Architecture

dotCMS large clustered, horizontally scalable CMS with separate installation in multiple tiers.

10,000 Foot View: Enterprise Deployment

Below is a high level example of a large enterprise deployment that separates an example DotCMS installation into 5 tiers.

Horizontally Scalable Environment with Cluster Elastic Architecture

Content, Sites and even OSGi plugins can be migrated across environments using Push Publishing and or via Bundles.  dotCMS has been designed to allow you to separate your web sites and web applications into n-tiers so you can design a deployment process that meets your requirements.  

Clustered, Horizontally Scalable Environment

dotCMS has been designed from the ground up to scale horizontally.

scalable-cms-environment

All content is indexed in the Elasticsearch content index and each node in the cluster maintains its own in-memory cache of content objects and surrounding metadata to minimize and eliminate trips to the database. Each node in the cluster communicates cache and index changes to other nodes in the cluster via TCP or UDP. All nodes in a dotCMS cluster need to share a common database (for content) and file system (for files and assets).

dotCMS Individual Node Architecture

Serve your content in a performant and reliable manner regardless of end point or device.

Single Node view of dotCMS Request Response with external elasticsearch

When a request for a CMS asset comes in, the CMSFilter in dotCMS decides if this request is for a file or a rendered page. If the request is for a file, permissions are checked and then the file is served statically, via the AssetServlet. If the request is for a rendered page, dotCMS checks permissions and published status first. Once those checks are made, the system looks to see if the page is in the page cache. If the page is in the page cache, it will be served statically which is 5 to 10 times faster than serving a rendered page.
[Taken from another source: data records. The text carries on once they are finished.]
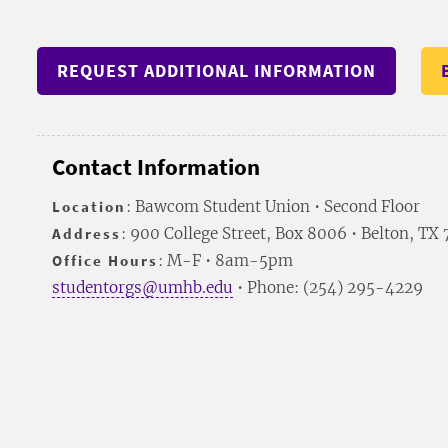
REQUEST ADDITIONAL INFORMATION
Contact Information
Location
: Bawcom Student Union • Second Floor
Address
: 900 College Street, Box 8006 • Belton, TX
Office Hours
: M-F • 8am-5pm
studentorgs@umhb.edu
• Phone: (254) 295-4229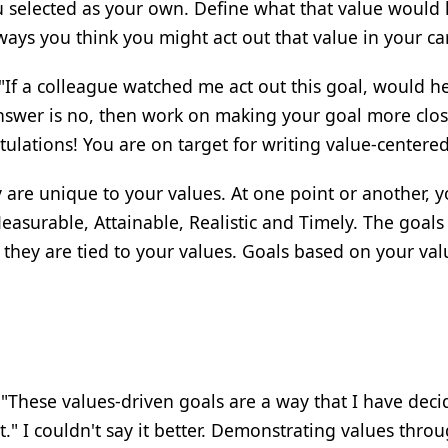
u selected as your own. Define what that value would 
 ways you think you might act out that value in your ca
"If a colleague watched me act out this goal, would h
 answer is no, then work on making your goal more clos
tulations! You are on target for writing value-centered
 are unique to your values. At one point or another, 
asurable, Attainable, Realistic and Timely. The goals
 they are tied to your values. Goals based on your va
 "These values-driven goals are a way that I have deci
." I couldn't say it better. Demonstrating values thro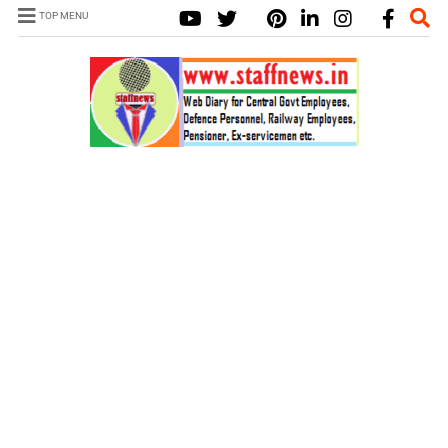
TOP MENU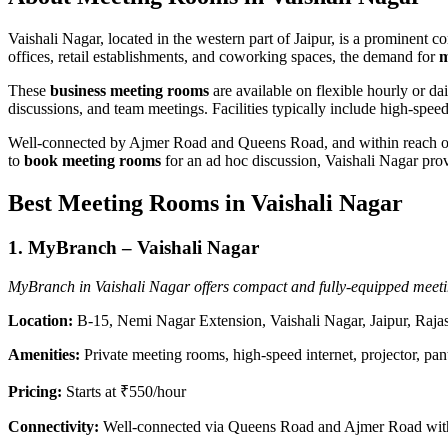
Vaishali Nagar, located in the western part of Jaipur, is a prominent c
offices, retail establishments, and coworking spaces, the demand for
m
These
business meeting rooms
are available on flexible hourly or da
discussions, and team meetings. Facilities typically include high-sp
Well-connected by Ajmer Road and Queens Road, and within reach of 
to
book meeting rooms
for an ad hoc discussion, Vaishali Nagar provi
Best Meeting Rooms in Vaishali Nagar
1.
MyBranch – Vaishali Nagar
MyBranch in Vaishali Nagar offers compact and fully-equipped meetin
Location:
B-15, Nemi Nagar Extension, Vaishali Nagar, Jaipur, Raj
Amenities:
Private meeting rooms, high-speed internet, projector, pant
Pricing:
Starts at ₹550/hour
Connectivity:
Well-connected via Queens Road and Ajmer Road with e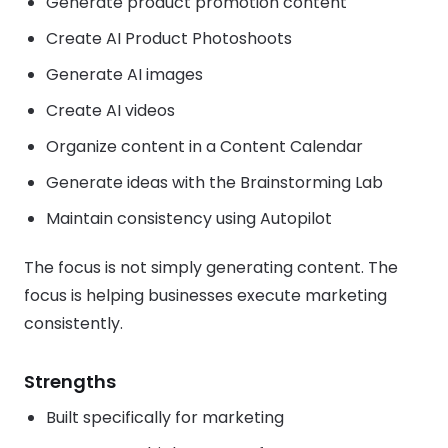
Generate product promotion content
Create AI Product Photoshoots
Generate AI images
Create AI videos
Organize content in a Content Calendar
Generate ideas with the Brainstorming Lab
Maintain consistency using Autopilot
The focus is not simply generating content. The
focus is helping businesses execute marketing
consistently.
Strengths
Built specifically for marketing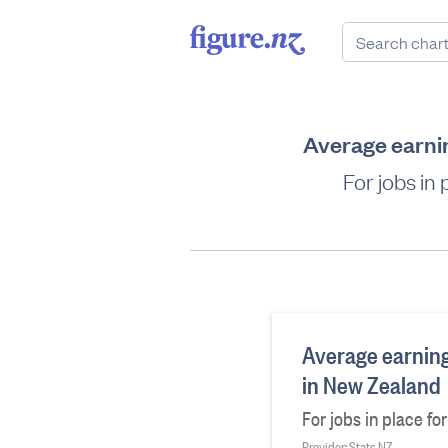
Average earnin
For jobs in
Average earning
in New Zealand
For jobs in place fo
Provider: Stats NZ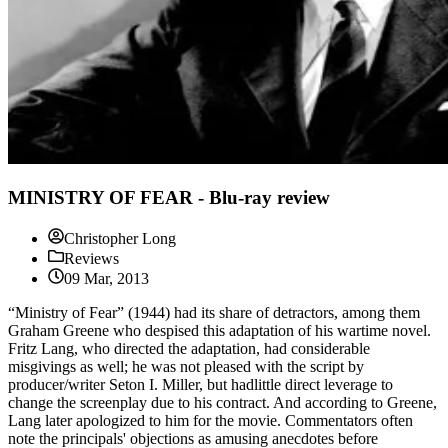
MINISTRY OF FEAR - Blu-ray review
Christopher Long
Reviews
09 Mar, 2013
“Ministry of Fear” (1944) had its share of detractors, among them
Graham Greene who despised this adaptation of his wartime novel.
Fritz Lang, who directed the adaptation, had considerable
misgivings as well; he was not pleased with the script by
producer/writer Seton I. Miller, but hadlittle direct leverage to
change the screenplay due to his contract. And according to Greene,
Lang later apologized to him for the movie. Commentators often
note the principals' objections as amusing anecdotes before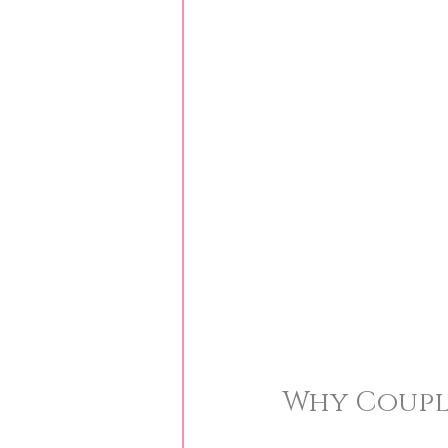
Why Couple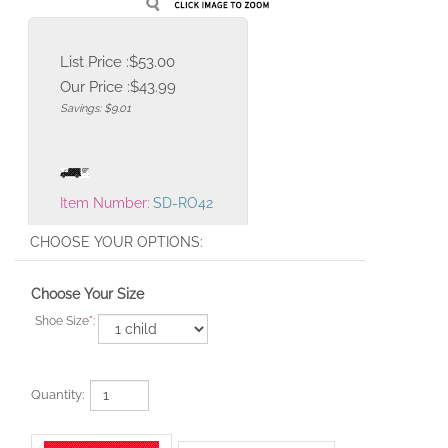
List Price :$53.00
Our Price :
$
43.99
Savings: $9.01
Item Number:
SD-RO42
Choose Your Size
Shoe Size
*
:
Quantity: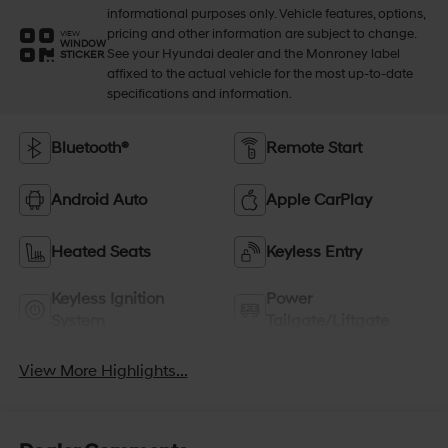
informational purposes only. Vehicle features, options,
pricing and other information are subject to change.
VIEW
WINDOW
See your Hyundai dealer and the Monroney label
STICKER
affixed to the actual vehicle for the most up-to-date
specifications and information.
Bluetooth®
Remote Start
Android Auto
Apple CarPlay
Heated Seats
Keyless Entry
Keyless Ignition
Power
System
Tailgate/Liftgate
View More Highlights...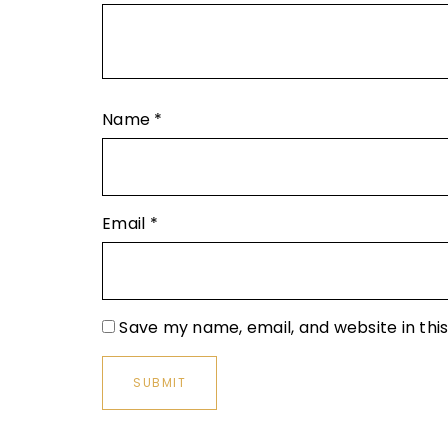
Name
*
Email
*
Save my name, email, and website in thi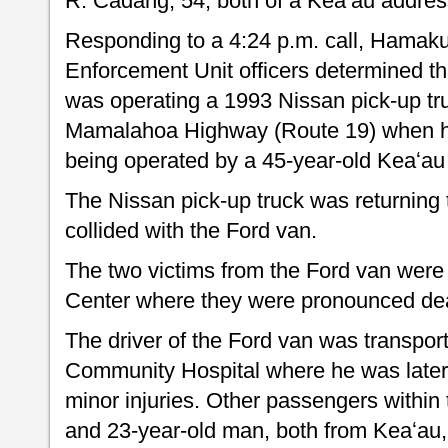
R. Cadang, 54, both of a Keaʻau addres
Responding to a 4:24 p.m. call, Hamakua
Enforcement Unit officers determined t
was operating a 1993 Nissan pick-up tru
Mamalahoa Highway (Route 19) when h
being operated by a 45-year-old Keaʻa
The Nissan pick-up truck was returning 
collided with the Ford van.
The two victims from the Ford van were 
Center where they were pronounced dea
The driver of the Ford van was transpor
Community Hospital where he was later 
minor injuries. Other passengers within
and 23-year-old man, both from Keaʻau,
If the page is not in the page cache, the page will be rendered on the fly. The page rendering process calls the API layer via Velocity ViewTools. The API then call ElasticSearch and the object cache layer before hitting the database. When the dotCMS serves a page that is fully loaded in the object cache there are no database hits required, even though that page is rendered dynamically. This means that once the cache is loaded, dotCMS does not require database queries to display rendered pages, even though every content object is checked for permissions and every content query is dynamic (e.g. show the latest published News Articles tagged "show on front page" sorted by publish date).